Toros More than 1 year ago
However much one might wish to think otherwise, the Papacy is very much a political institution led by a very human figure. Argue if you will that his temporal actions are not a reflection of his spiritual purity, an argument that cannot reasonably be debated. What we can learn from Chamberlin's study is how very fetid has been the stench of papal humanity from time to time. Which is not to say that the Papacy is a failed institution or that all popes throughout history should be denigrated. Hardly.

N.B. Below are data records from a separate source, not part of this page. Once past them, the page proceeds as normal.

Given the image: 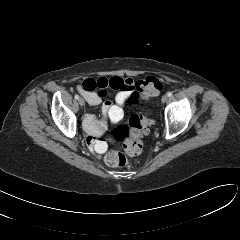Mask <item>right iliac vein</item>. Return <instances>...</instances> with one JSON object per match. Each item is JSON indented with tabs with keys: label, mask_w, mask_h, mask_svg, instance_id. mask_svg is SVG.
Instances as JSON below:
<instances>
[{
	"label": "right iliac vein",
	"mask_w": 240,
	"mask_h": 240,
	"mask_svg": "<svg viewBox=\"0 0 240 240\" xmlns=\"http://www.w3.org/2000/svg\"><path fill=\"white\" fill-rule=\"evenodd\" d=\"M78 102H79V105H81V106H83L84 103H85L84 100H83V98H79Z\"/></svg>",
	"instance_id": "obj_1"
}]
</instances>
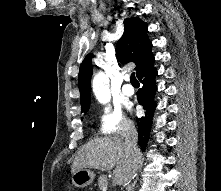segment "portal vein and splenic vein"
Returning a JSON list of instances; mask_svg holds the SVG:
<instances>
[{
  "instance_id": "18ae733b",
  "label": "portal vein and splenic vein",
  "mask_w": 221,
  "mask_h": 191,
  "mask_svg": "<svg viewBox=\"0 0 221 191\" xmlns=\"http://www.w3.org/2000/svg\"><path fill=\"white\" fill-rule=\"evenodd\" d=\"M107 190V186H105L104 188H103V191H106Z\"/></svg>"
}]
</instances>
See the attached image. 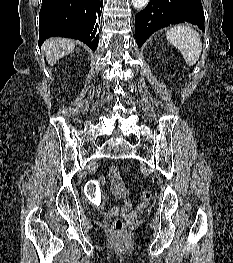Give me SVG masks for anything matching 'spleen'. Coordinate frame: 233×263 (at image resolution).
<instances>
[{"label":"spleen","instance_id":"obj_1","mask_svg":"<svg viewBox=\"0 0 233 263\" xmlns=\"http://www.w3.org/2000/svg\"><path fill=\"white\" fill-rule=\"evenodd\" d=\"M166 38L181 51L189 66L196 64L202 51V41L198 32L188 26L178 25L167 31Z\"/></svg>","mask_w":233,"mask_h":263}]
</instances>
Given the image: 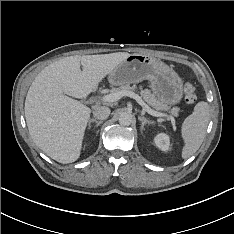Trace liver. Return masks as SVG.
I'll use <instances>...</instances> for the list:
<instances>
[{"instance_id":"1","label":"liver","mask_w":234,"mask_h":234,"mask_svg":"<svg viewBox=\"0 0 234 234\" xmlns=\"http://www.w3.org/2000/svg\"><path fill=\"white\" fill-rule=\"evenodd\" d=\"M129 55L70 56L37 75L26 96L25 118L31 138L46 155L63 164L80 157L91 109L68 96L87 97Z\"/></svg>"}]
</instances>
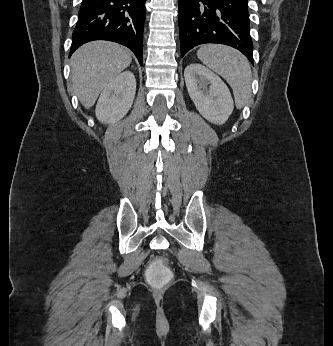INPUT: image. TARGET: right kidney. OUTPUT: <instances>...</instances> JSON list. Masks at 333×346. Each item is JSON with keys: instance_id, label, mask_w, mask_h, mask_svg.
I'll use <instances>...</instances> for the list:
<instances>
[{"instance_id": "ca27d5eb", "label": "right kidney", "mask_w": 333, "mask_h": 346, "mask_svg": "<svg viewBox=\"0 0 333 346\" xmlns=\"http://www.w3.org/2000/svg\"><path fill=\"white\" fill-rule=\"evenodd\" d=\"M136 93V79L125 71L113 78L103 89L96 105L97 119L106 124L121 120L130 110Z\"/></svg>"}]
</instances>
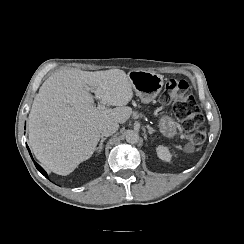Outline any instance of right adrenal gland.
<instances>
[{
  "mask_svg": "<svg viewBox=\"0 0 244 244\" xmlns=\"http://www.w3.org/2000/svg\"><path fill=\"white\" fill-rule=\"evenodd\" d=\"M106 140V138L104 137V136H101V140H100V142H99V147L97 148V150H96V155L98 154V153H100V151H101V148H102V144H103V142Z\"/></svg>",
  "mask_w": 244,
  "mask_h": 244,
  "instance_id": "obj_1",
  "label": "right adrenal gland"
}]
</instances>
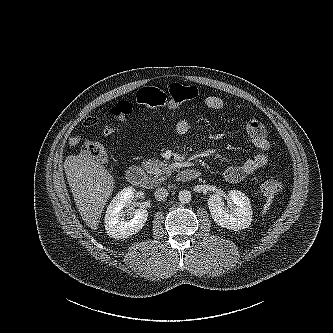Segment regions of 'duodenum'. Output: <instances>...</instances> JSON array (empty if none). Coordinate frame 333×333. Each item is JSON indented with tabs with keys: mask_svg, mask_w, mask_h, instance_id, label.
I'll list each match as a JSON object with an SVG mask.
<instances>
[{
	"mask_svg": "<svg viewBox=\"0 0 333 333\" xmlns=\"http://www.w3.org/2000/svg\"><path fill=\"white\" fill-rule=\"evenodd\" d=\"M199 176L200 172L194 168H185L178 174V178L182 182L193 181ZM126 177L128 181L134 186L153 188L157 185V182L139 166L129 167L126 172Z\"/></svg>",
	"mask_w": 333,
	"mask_h": 333,
	"instance_id": "1",
	"label": "duodenum"
}]
</instances>
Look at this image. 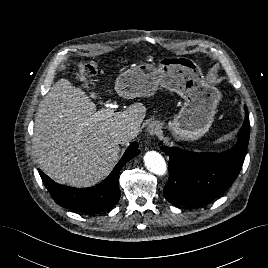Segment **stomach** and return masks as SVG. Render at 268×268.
Listing matches in <instances>:
<instances>
[{"label": "stomach", "mask_w": 268, "mask_h": 268, "mask_svg": "<svg viewBox=\"0 0 268 268\" xmlns=\"http://www.w3.org/2000/svg\"><path fill=\"white\" fill-rule=\"evenodd\" d=\"M177 93L185 100L168 127L177 140L201 138L214 121L220 93L210 85L200 66L186 57H166L157 67L141 63L122 72L115 90L124 98L149 97L158 87Z\"/></svg>", "instance_id": "stomach-1"}]
</instances>
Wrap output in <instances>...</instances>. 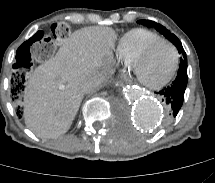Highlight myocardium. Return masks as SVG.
Segmentation results:
<instances>
[{
  "instance_id": "1",
  "label": "myocardium",
  "mask_w": 215,
  "mask_h": 183,
  "mask_svg": "<svg viewBox=\"0 0 215 183\" xmlns=\"http://www.w3.org/2000/svg\"><path fill=\"white\" fill-rule=\"evenodd\" d=\"M161 43H165L168 44L174 51L175 54V62H174V67L171 71V73L168 75V77H166L162 82L157 83V84H148L146 82H144L140 75H139V71H138V65L141 61H143L145 59V57L150 53V51L157 45L161 44ZM179 63H180V53L177 49V47L169 40L167 39H159L156 40L152 43H150L149 45H147L138 55L137 57L132 61L131 65H130V70L132 75L134 76L136 82L143 86L144 88L148 89V90H152V91H158L163 89L164 87H166L176 76L178 69H179Z\"/></svg>"
}]
</instances>
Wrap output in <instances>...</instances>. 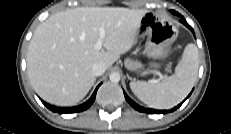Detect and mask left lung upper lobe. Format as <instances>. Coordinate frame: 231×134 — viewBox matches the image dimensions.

As with any religio-political institution, the Catholic Church has been served by committed Christians, true to their faith, eager to assist others, humble, caring, pious. The seven popes who take center stage in Chamberlin's The Bad Popes in no way deserved such a description. They were men of material motivation who shared a common interest in exploiting the Church to further the ambitions of their own families. The Theophylact, Gaetani, Borgia, de Medici - these were papal kings, driven by lust, greed, even a growing sense of paranoia. All of which makes for quite lurid and alluring reading. After all, the actions of a hedonistic villain can be far more entertaining than those of a pious saint. Depending on your mood.
Guest More than 1 year ago
For some reason, the Popes seem to attract more than their share of biased critics and apologists. The nobility of their church, they are among the most interesting (if not always admirable) people around. This book, covering the period from 900 through 1600 A.D., does a fine job of telling the stories of some of the less attractive ones, including 'Pope Joan,' the only woman Pope!
Guest More than 1 year ago
A highly informative and interesting accounting of the history the Catholic church would like to forget. There were some pretty bazaar characters who managed to become pope.
Guest More than 1 year ago
Of course, Pope Joan is a myth, and out of some 256 popes, Mr. Chamberlin secceeds in finding only a handful of so-called bad ones. I think this is less than 3%, and that is not bad. I am sure that most Protestant churches could not do better, and the pope is human; no Catholic has ever thought otherwise. Why Mr. Chamberlin would bother to write a book like is beyond me. I do not recommend it.